Búho se desperezó y se rascó la barriga.
—Anoche no hizo mucho ruido, a pesar de que durante todo el invierno no estuvo con una mujer —comentó a Huevo con Manchas y señaló el espacio para dormir de Waxtal.
—Los dos son viejos —replicó Huevo con Manchas y lanzó una risilla como un resoplido, que escapó por su nariz—. Tal vez sólo quería dormir. Sea como fuere, no merece estar con una mujer después del trueque que cerró con Roca Dura. Cambió tres estómagos de foca con aceite por cuatro puntas de arpón rotas.
—Dos estómagos de aceite.
—Eso dice. Nos mintió acerca de la mujer. ¿Qué le impide mentirnos sobre el aceite?
—No debimos permitir que nos acompañara. Si lo hubiésemos rechazado no habríamos llegado a esta isla maldita. Estaríamos en una aldea de Cazadores de Focas, disfrutando de mujeres gordas y carne fresca. —Huevo con Manchas hundió el dedo en el aceite de la lámpara y lo chupó. Búho puso mala cara—. Está rancio. Se huele desde aquí.
Huevo con Manchas se encogió de hombros, se acercó al escondrijo para alimentos y abrió la cortina de hierba trenzada, apartándola bruscamente.
—Las Cazadoras de Ballenas no saben tejer.

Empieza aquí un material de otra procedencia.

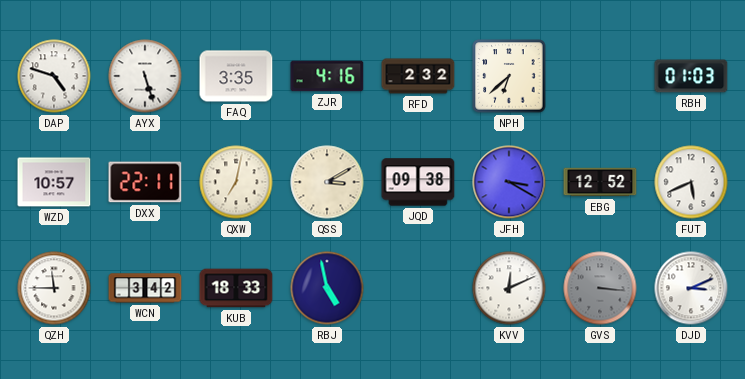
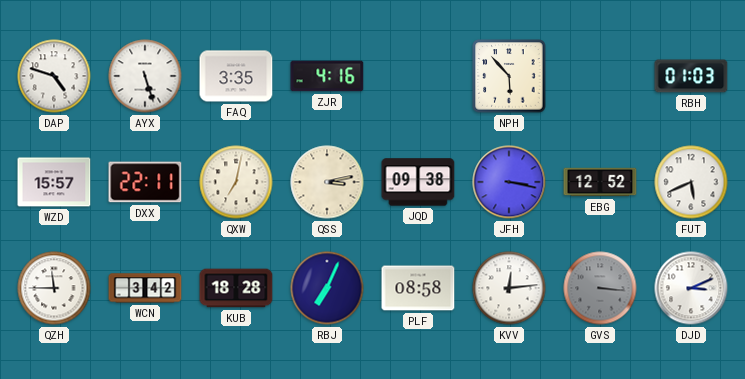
RFD: 2:32 -> none
NPH: 6:38 -> 5:53
WZD: 10:57 -> 15:57
QSS: 3:10 -> 3:13
JFH: 3:20 -> 3:17
KUB: 18:33 -> 18:28
RBJ: 4:58 -> 7:04
PLF: none -> 08:58
KVV: 12:11 -> 12:14
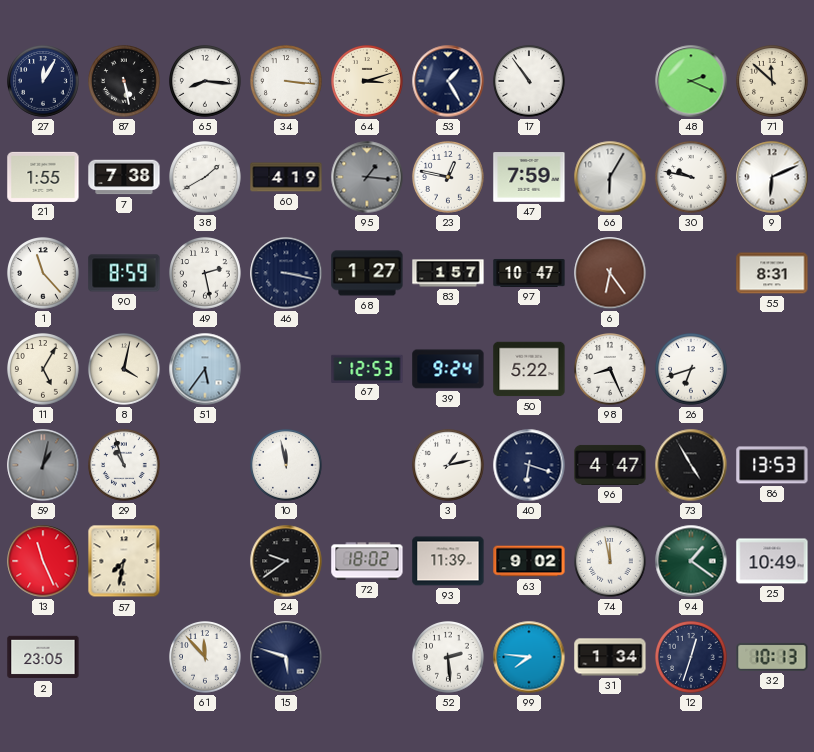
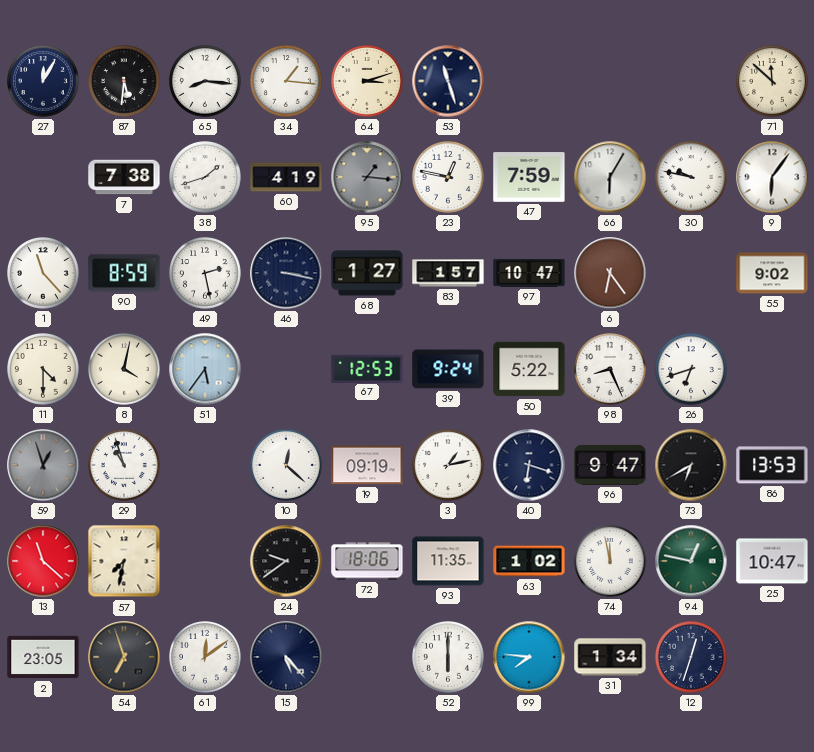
87: 5:28 -> 5:31
34: 3:16 -> 1:16
53: 1:25 -> 11:27
17: 10:54 -> none
48: 2:19 -> none
21: 1:55 -> none
38: 1:40 -> 1:42
9: 6:11 -> 6:06
55: 8:31 -> 9:02
11: 5:05 -> 4:30
59: 1:02 -> 12:57
10: 11:58 -> 12:22
19: none -> 09:19
96: 4:47 -> 9:47
73: 4:55 -> 6:40
13: 11:26 -> 11:22
72: 18:02 -> 18:06
93: 11:39 -> 11:35
63: 9:02 -> 1:02
94: 1:21 -> 12:47
25: 10:49 -> 10:47
54: none -> 6:57
61: 11:53 -> 12:09
15: 5:48 -> 5:23
52: 2:29 -> 6:00
32: 10:13 -> none
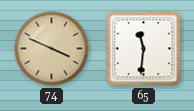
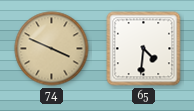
65: 11:31 -> 4:31
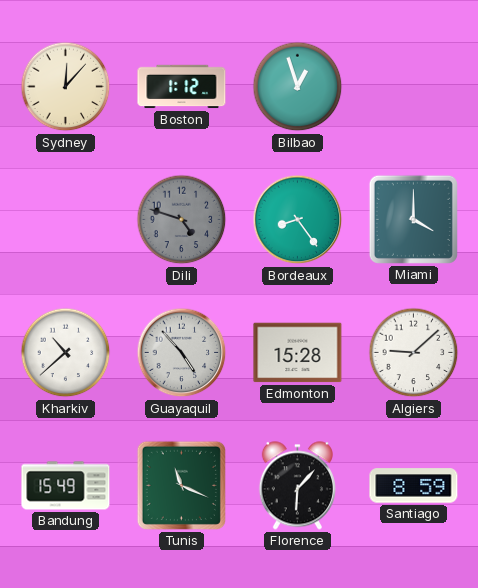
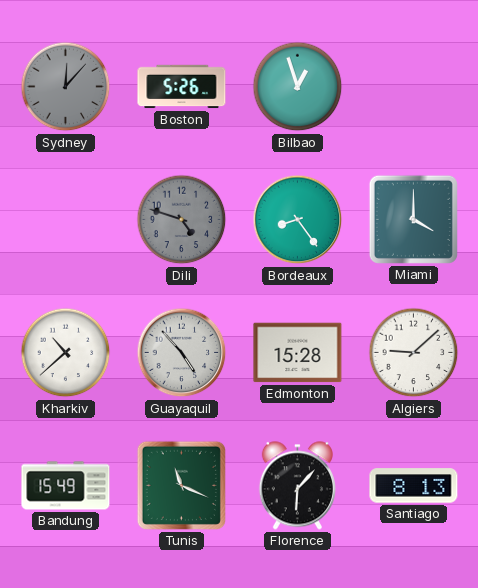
Sydney dial: cream -> grey
Boston: 1:12 -> 5:26
Santiago: 8:59 -> 8:13
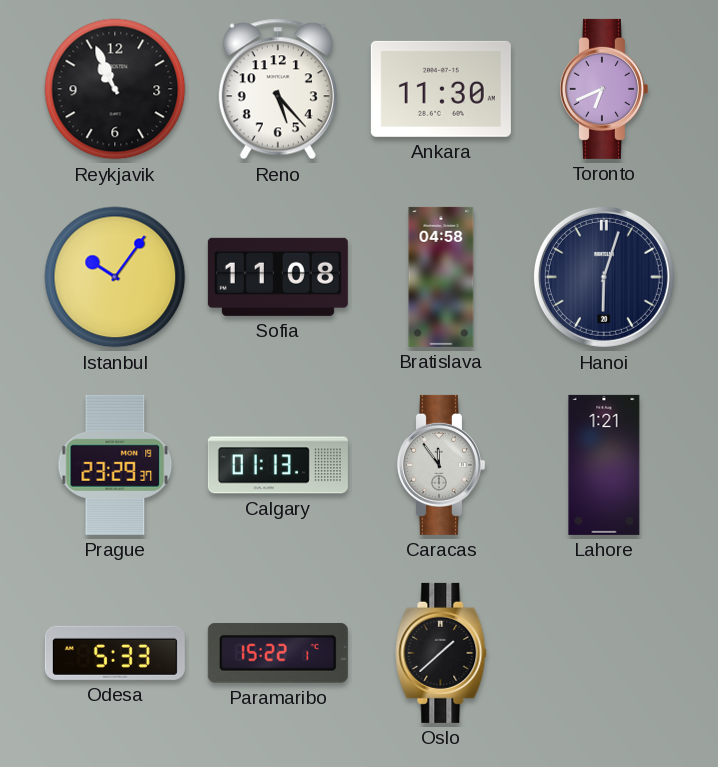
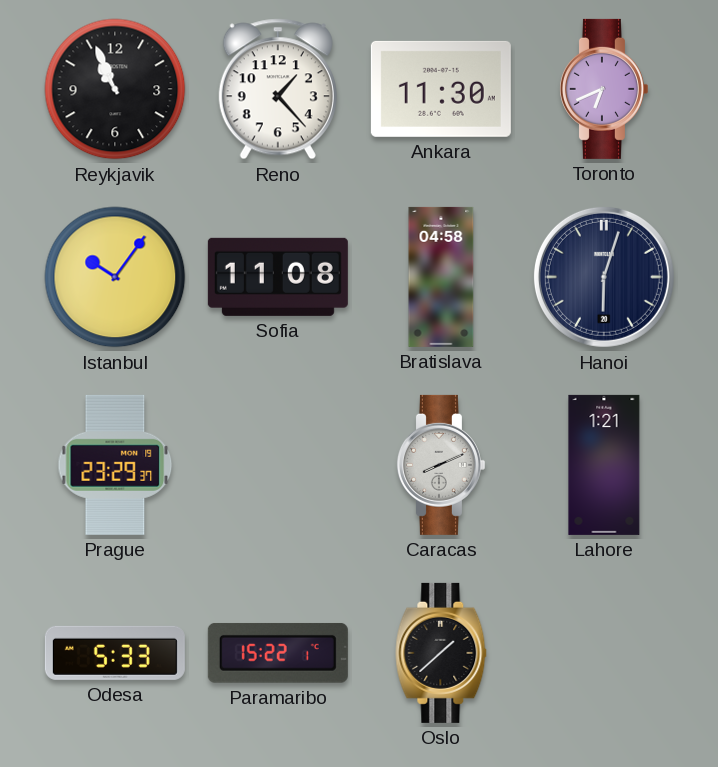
Reno: 5:23 -> 1:23
Calgary: 01:13 -> none
Caracas: 11:54 -> 8:11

—A nosotros nos da igual —espetó Búho. Había cogido la chaqueta del gancho de la pared, pasaba el pulgar por los puntos y aplastaba las pulgas de cuerpo gris que se habían instalado en el valle de cada costura—. Las Cazadoras de Focas nos obsequian con esteras, mientras que las Cazadoras de Ballenas nos dan pulgas.
Huevo con Manchas se acuclilló, introdujo las manos en el escondrijo, lanzó una sorda exclamación y se sentó bruscamente en el suelo.
—¿Qué pasa? —inquirió Búho y dejó de mirar su chaqueta.
—El escondrijo está casi vacío —respondió Huevo con Manchas con voz muy baja.
—¿Qué?
—Mira.
Huevo con Manchas sostuvo la cortina.
Búho cruzó el ulaq, sujetó la cortina con una mano y la arrancó. Se introdujo en el escondrijo y sacó un estómago de otaria que contenía un poco de aceite, una vejiga plegada y una piel de foca con pescado disecado.
—Todo ha desaparecido salvo lo que había cuando llegamos —concluyó Huevo con Manchas.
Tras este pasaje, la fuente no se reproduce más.